Thought they were Russian. Didn’t Russians invent everything?

How about this fraud that is claimed as Israeli but in fact isn’t

http://www.ncbi.nlm.nih.gov/pubmed/20925954•

According to the autosomal polymorphisms the investigated Jewish populations do not share a common origin, and EEJ (Eastern European Jews) are closer to Italians in particular and to Europeans in general than to the other Jewish populations… EEJ are Europeans probably of Roman descent who converted to Judaism at times, when Judaism was the first monotheistic religion that spread in the ancient world. Any other theory about their origin is not supported by the genetic data.

o The origin of Eastern European Jews revealed by autosomal, sex chromosomal and mtDNA polymorphisms (2010), Avshalom Zoossmann-Diskin, Department of Human Genetics, Sackler Faculty of Medicine, Tel-Aviv University, Israel, Biology Direct 2010, 5:57 5:57 doi:10.1186/1745-6150-5-57.

The concept of Jewish food is interesting.

Coming to USA from Poland, I was surprised with lox and bagel. While the word bagel was familiar (there are complex issues how bagels and bubliks are related to each other and to the ethnic background to bakers and consumers), lox was a totally new thing, a delicacy from the frigid north of Europe. And where is the carp? “Fish Jewish style” is a typical appetizer in Poland, and is made with carp.
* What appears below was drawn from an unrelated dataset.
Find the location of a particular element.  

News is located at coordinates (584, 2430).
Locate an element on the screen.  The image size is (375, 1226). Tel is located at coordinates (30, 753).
In general, food forms a complex geographical continuum. Various forms of falafel are known all over Western and South Asia. Mongols, Russians and Poles have quite similar barley soup, so a food geographer could map Eurasia with zones of barley soup, cabbage soup, tea drunk from glasses, Wiener schnizel (a favorite Polish dish) and there are also zones of grape leaves, falafel and humus.

In any case, falafel is, first and formost, a German dish. Over there you can eat it “mit alles” or make your pick what veggies you want, get the standard souse or also “scharf”, select Turkish or Syrian bread, and wash it down with ayran. Or if you feel less vegetarian, get a doener, all cheerfully served by German girls with neat scarfs covering their heads.

Cuisine is the one thing that almost every group appropriates willfully, ignorantly. Almost no dish is where it claims to be from, not sushi, not pasta, of course not the potato.

I can understand with important things in peril like land, access to loved ones and the land farmed on, walked on, loved by parents and grandparents, that calling falafel Israeli stings too, but the food wars are silly on multiple levels.

Pizza is Italian except that it is Arab too, ultimately, like the Falafel, which by the way really is Israeli because Israelis make it and eat it. Tempura is Japanese, right? (though Portuguese and before that perhaps from Guinea). Next time you eat a yellow banana know you are the appropriator of Wolof-Jamaican culture stolen by colonial south Americans.

Or, just realize that food shows us we are actually one species sharing the same planet and we should follow its democratic example.